WHAT IS BEYOND RATIONAL?

The past two decades has witnessed a dramatic rise in technology as an aid to architecture whether from a material, a production, or a logistical point of view. While architects often serve as mediators between technological changes, culture and society, translating the advancements into spaces that alter our habits and behavior, technology has also changed the way that we think and design projects. The role of technology is not simply rational but also philosophical, sensational, and conceptual.

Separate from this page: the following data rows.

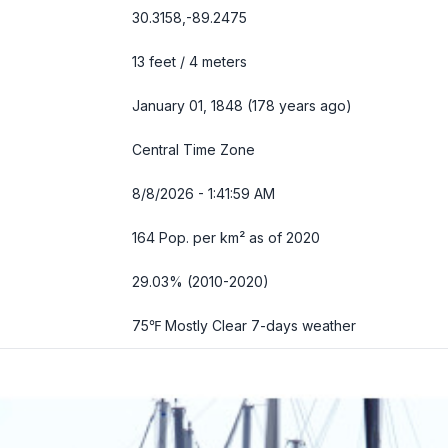
30.3158,-89.2475
13 feet / 4 meters
January 01, 1848 (178 years ago)
Central Time Zone
8/8/2026 - 1:42:00 AM
164 Pop. per km² as of 2020
29.03% (2010-2020)
75℉ Mostly Clear
7-days weather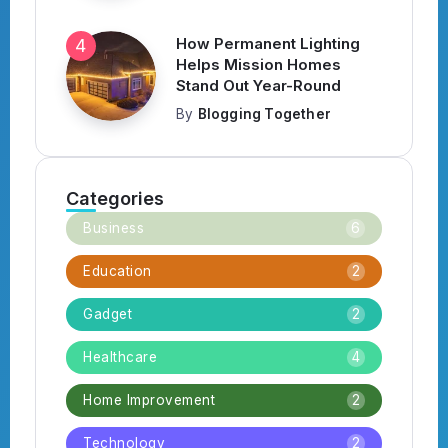
How Permanent Lighting
Helps Mission Homes
Stand Out Year-Round
By
Blogging Together
Categories
Business
6
Education
2
Gadget
2
Healthcare
4
Home Improvement
2
Technology
2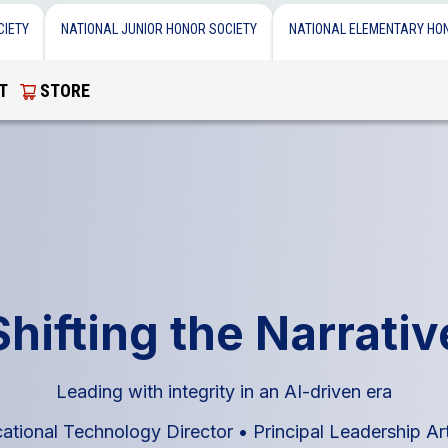
CIETY
NATIONAL JUNIOR HONOR SOCIETY
NATIONAL ELEMENTARY HO
T
STORE
Shifting the Narrativ
Leading with integrity in an AI-driven era
cational Technology Director
•
Principal Leadership Ar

Showing objects, projects and ideas from young architects now practicing in Zurich, the exhibition hopes to highlight not only the emerging voices of design but also the thoughts and trajectories that have resulted from contemporary tools and techniques. The contributions run across a spectrum from the pioneers of new digital technologies in form-making to the revisiting of low-tech means in confronting our social and ecological responsibilities.

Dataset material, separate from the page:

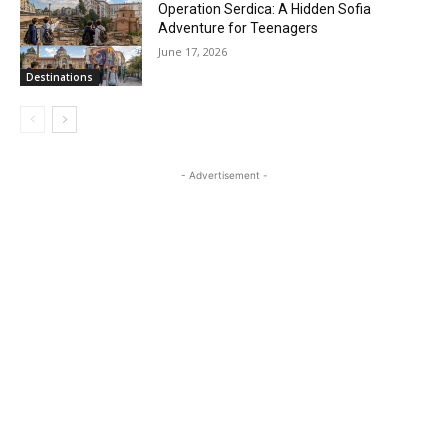
Operation Serdica: A Hidden Sofia
Adventure for Teenagers
June 17, 2026
Destinations
- Advertisement -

Michael Hansmeyer presents his Platonic Solids, an investigation of mathematical polyhedras created through highly rigorous and iterative steps that belies the rationality of the computational logic and take us beyond what our imagination alone can produce. ROK’s Flat2Form brings geometry and digital processes to structural ornamentation, questioning our common assumptions of materiality while Ueli Degen and Merkli Architekten show that low-tech ideas when applied at a large scale can also make a difference. Re-using PET-bottles, their lamps challenge us to take on the responsibility that comes with modern technology to make design accessible to all. Karamuk Kuo, combining low-tech construction with hi-tech logistical programming, show that our world, like the technologies that we use are often not so easily categorizable and that design thinking necessarily has to adapt. ILAI and Duplex Architekten each present material and spatial studies to current architectural projects, the results of a sensibility that embeds architecture within a culture of making. Hosoya Schaefer Architects show two films, using a medium that has come to define more and more design communication. L(E)ICHTRAUM is a structural investigation using logics, rules and algorithms to produce radically lightweight, ribbon-like columns while Mobiglobe turns to much grander issues to question what the mobility of the future might be. And last, but not least, futurafrosch presents 144 thought-provoking ideas to get us out of our seats to engage with technology.

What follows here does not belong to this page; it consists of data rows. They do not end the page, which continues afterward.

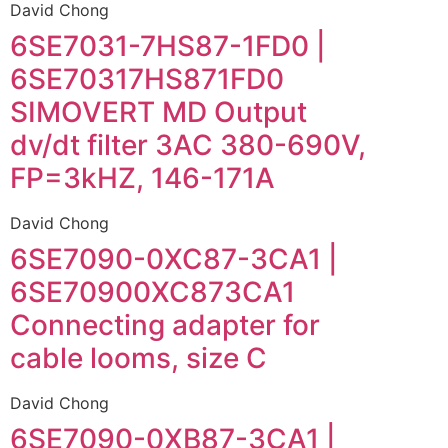
David Chong
6SE7031-7HS87-1FD0 |
6SE70317HS871FD0
SIMOVERT MD Output
dv/dt filter 3AC 380-690V,
FP=3kHZ, 146-171A
David Chong
6SE7090-0XC87-3CA1 |
6SE70900XC873CA1
Connecting adapter for
cable looms, size C
David Chong
6SE7090-0XB87-3CA1 |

Liberated from the prosaic constraints of typical construction projects, and the functionalism that often defines our measure of technology, the exhibited works chart relationships between technology and design, whether high- or low-tech, whether material or immaterial, to speculate beyond just the rational.

Karamuk Kuo Architects: Micromacro

Micromacro with Pet Lamps from Ueli Degen

MICROMACRO (2010)
by Karamuk Kuo Architects

We are interested in taking the familiar and the everyday to produce moments of unexpected beauty where common assumptions and perceptions of scale can suddenly change. What is thought of as singular and autonomous is in reality inextricably linked. What is first perceived as an object can dissolve into a landscape or a city. What is understood as hard and heavy all of a sudden becomes lighter than air. It is in this world of ambiguity and multiplicity that everyone can interpret their own MicroMacro -- a place that is everyplace and noplace at the same time.

Using Styropor, a common building insulation material, but also a common modeling material in architecture offices, the piece is composed of 800 hand-cut pieces designed and logistically planned with a computer algorithm. In this sense, technology is for us not exclusive but rather the most interesting when hi- and low-tech converge.